Biogeography-based optimization (BBO)

Biogeography-based optimization algorithm was first introduced by Simon (2008). This algorithm is based on the scientific knowledge of migration and the distribution of species from one habitat to another. Based on the principles of this algorithm, each location has a habitat suitability index (HSI) that functions similarly to the fitness function in other population-centered algorithms. Also, independent variables that determine the suitability index of a settlement are called the suitability index variables (SIV) (Simon 2008). In this algorithm, there are two components of immigration and emigration for each habitat. The high HSI index results in low immigration due to the higher population and high emigration due to fierce competition and lack of resources. While the low HSI index, due to the lower population of the habitat, leads to the migration of other species to the habitat (Santosa and Safitri 2015). Figure 4 graphically shows the ratio of species population to emigration (in blue) and immigration (in red) of each island.

Fig. 4
figure 4

Species population ratio to emigration and immigration of each island (islands with a higher population have more emigration and islands with a lower population have more immigration)

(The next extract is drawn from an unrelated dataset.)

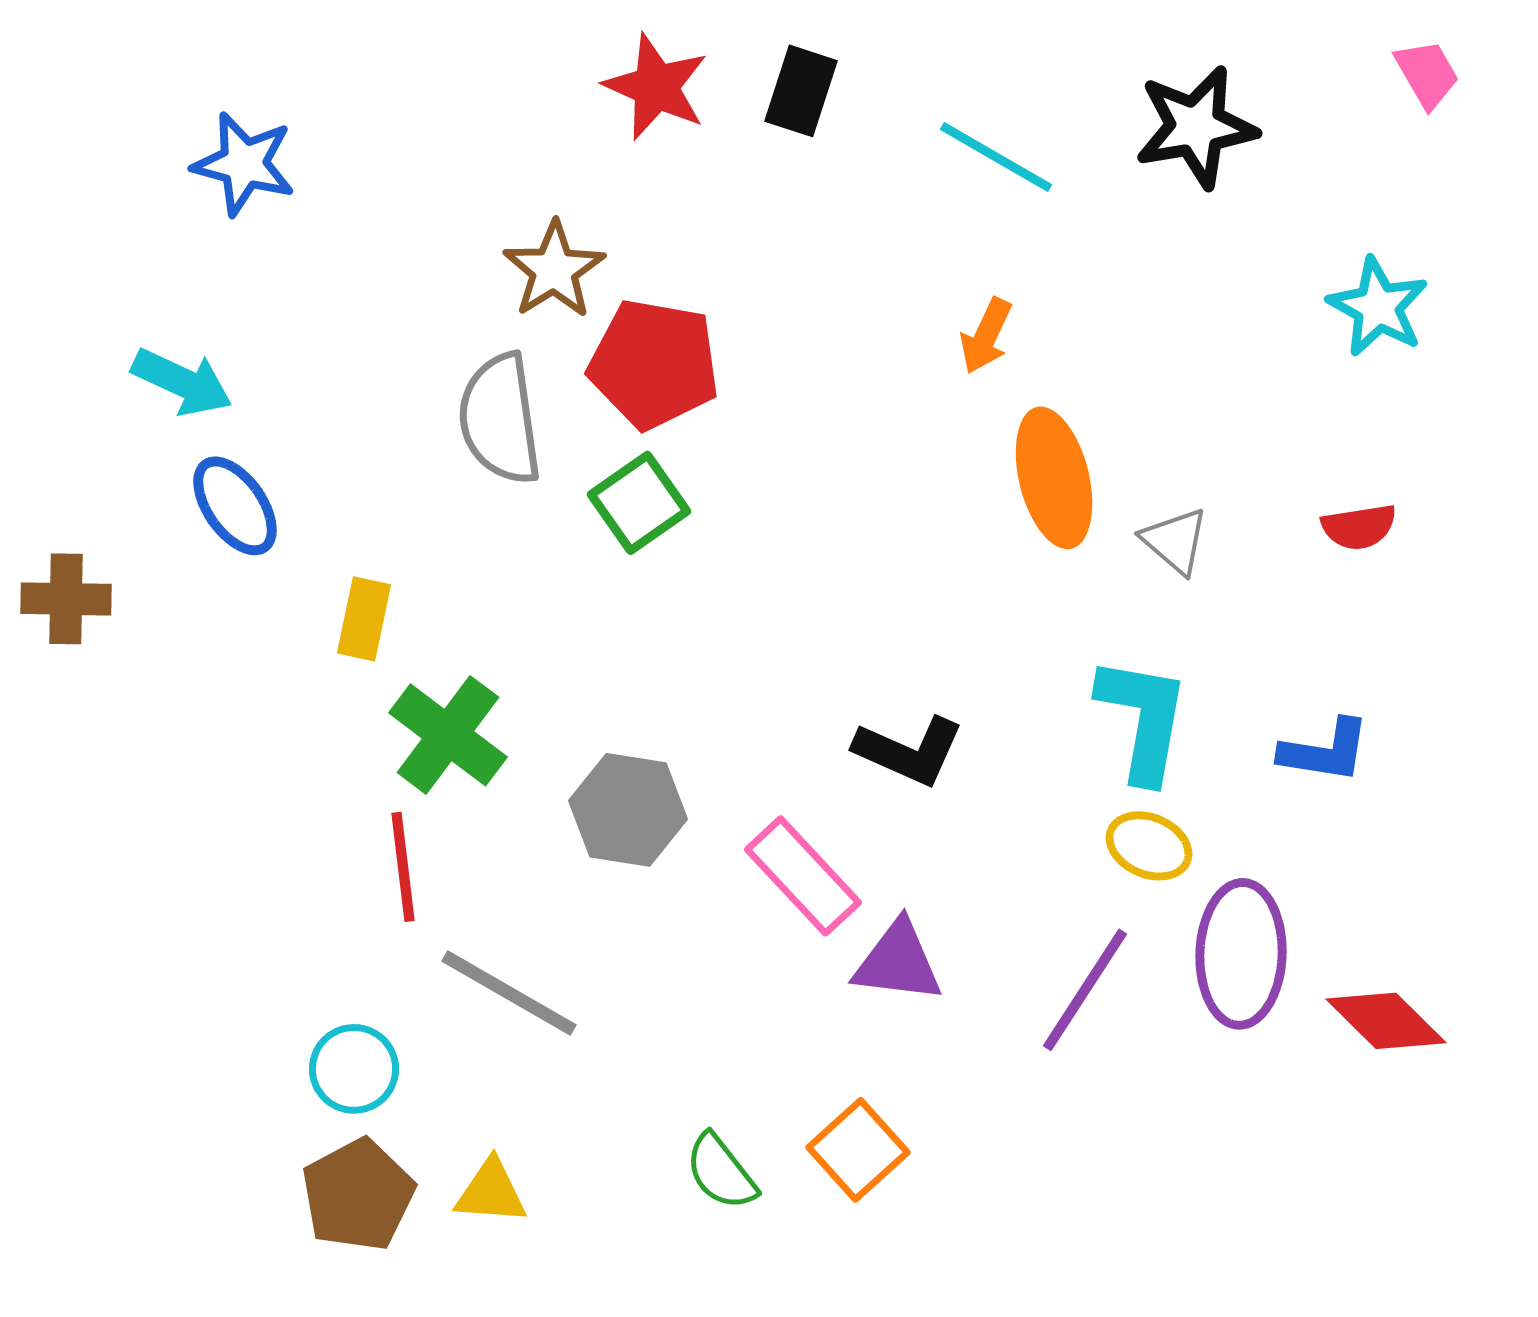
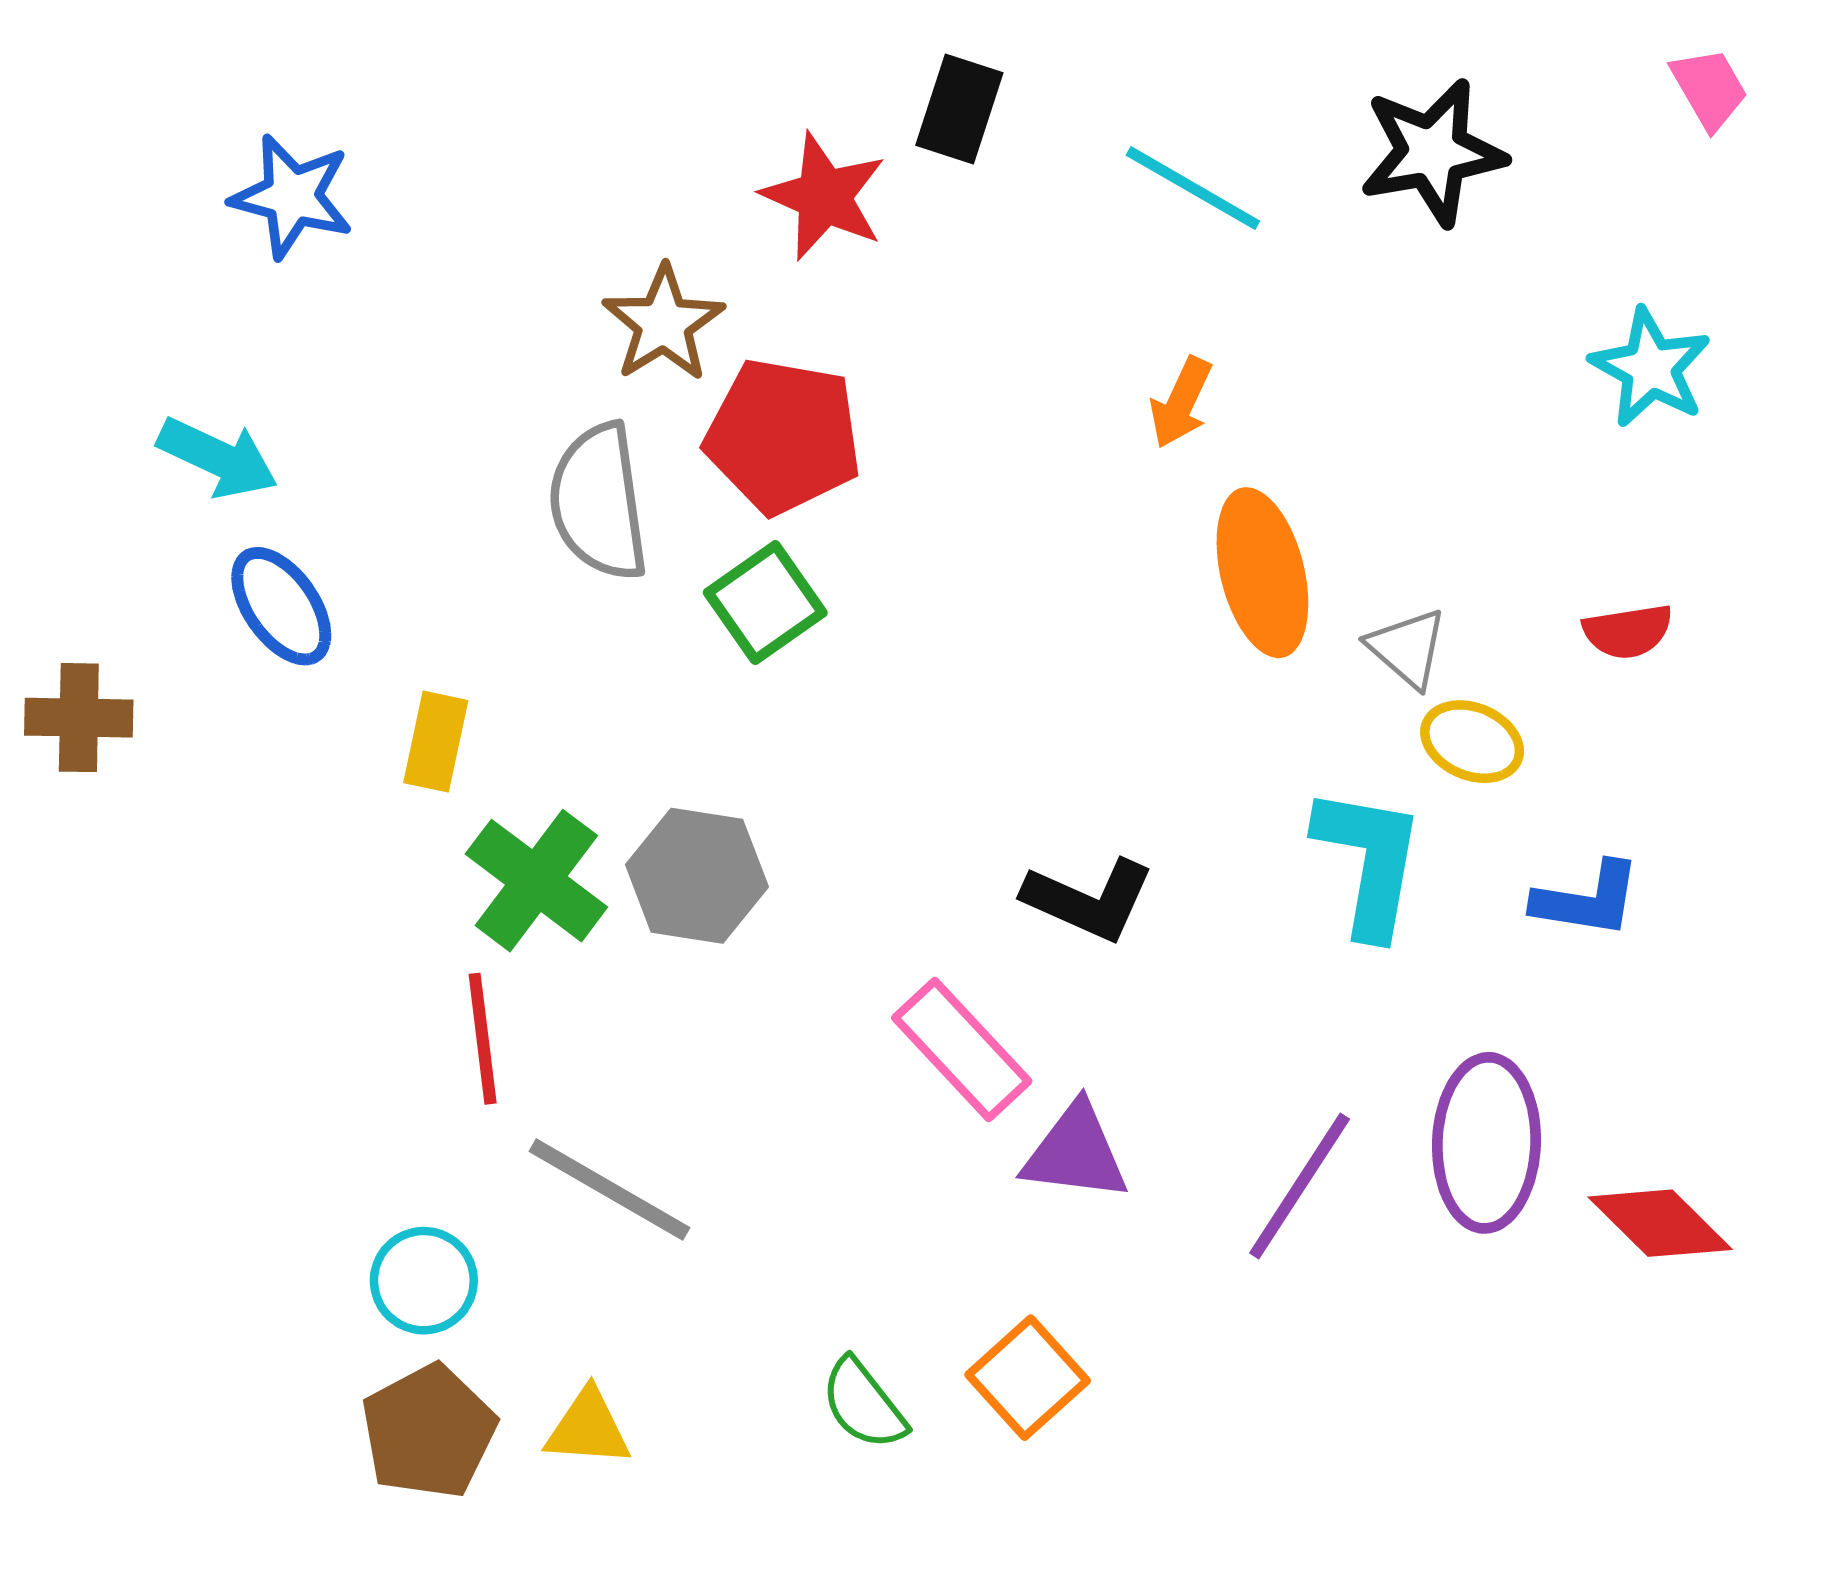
red star: (656, 87) -> (824, 196), moved
gray hexagon: (628, 810) -> (697, 876), moved
yellow ellipse: (1149, 846) -> (1472, 742), moved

In the biogeography-based optimization algorithm, two migration and mutation operators are used to make the desired changes in each iteration. The emigration rate (μk), and immigration rate (λk) can be explained by Eq. 8 and Eq. 9, respectively:

$$\mu_{k} = E\left( \frac{k}{a} \right)$$
(8)
$$\lambda_{k} = I\left( {1 - \frac{k}{a}} \right)$$
(9)

In these equations, \(I\) and \(E\) are the maximum value of immigration and emigration rates, respectively, and \(K\) is the number of species. In the BBO algorithm, the mutation rate is defined as Eq. 10:

$$m\left( s \right) = m_{\max } \left( {1 - \frac{{p_{s} }}{{p_{\max } }}} \right)$$
(10)

In this equation, \(P_{s}\) is the probability of mutation in species causing variation and \(m_{\max }\) is the maximum mutation rate that is user-adjustable. Pschanges from time \(t\) to time (t+1) in the form of Eq. 11:

$$P_{s} \left( {t + 1} \right) = P_{s} \left( t \right)\left( {1 - \lambda_{s} \Delta t - \mu_{s} \Delta t} \right) + P_{s - 1} \lambda_{s - 1} \Delta t + P_{s + 1} \mu_{s + 1} \Delta t$$
(11)

In this equation, \(p_{s}\) is the probability of mutation, \(p_{s} \left( t \right)\) is the probability of the current population remaining without emigration and immigration, (s − 1) is the number of species at the time of t plus the addition of a new species to the habitat, \(\left( {s + 1} \right)\) is the number of species at the time of t plus one emigration or decrease in one species from the habitat. λs and μs, are the immigration rate and the emigration rate for the part s of species, respectively. Equation 11 can be written in the form of Eq. 12 to Eq. 14:

$$\dot{P}_{{\left( {s = 0} \right)}} = - \left( {\lambda_{s} + \mu_{s} } \right)p_{s} + \mu_{s + 1} p_{s + 1}$$
(12)
$$\dot{P}_{{\left( {1 \le s \le s_{\max } - 1} \right)}} = - \left( {\lambda_{s} + \mu_{s} } \right)p_{s} + \lambda_{s - 1} p_{s - 1} + \mu_{s + 1} p_{s + 1}$$
(13)
$$\dot{P}_{{\left( {s = s_{\max } } \right)}} = - \left( {\lambda_{s} + \mu_{s} } \right)p_{s} + \lambda_{s - 1} p_{s - 1}$$
(14)

It can also be written as p = AP where Matrix \(A\) is defined as Eq. 15 (Mao et al. 2019).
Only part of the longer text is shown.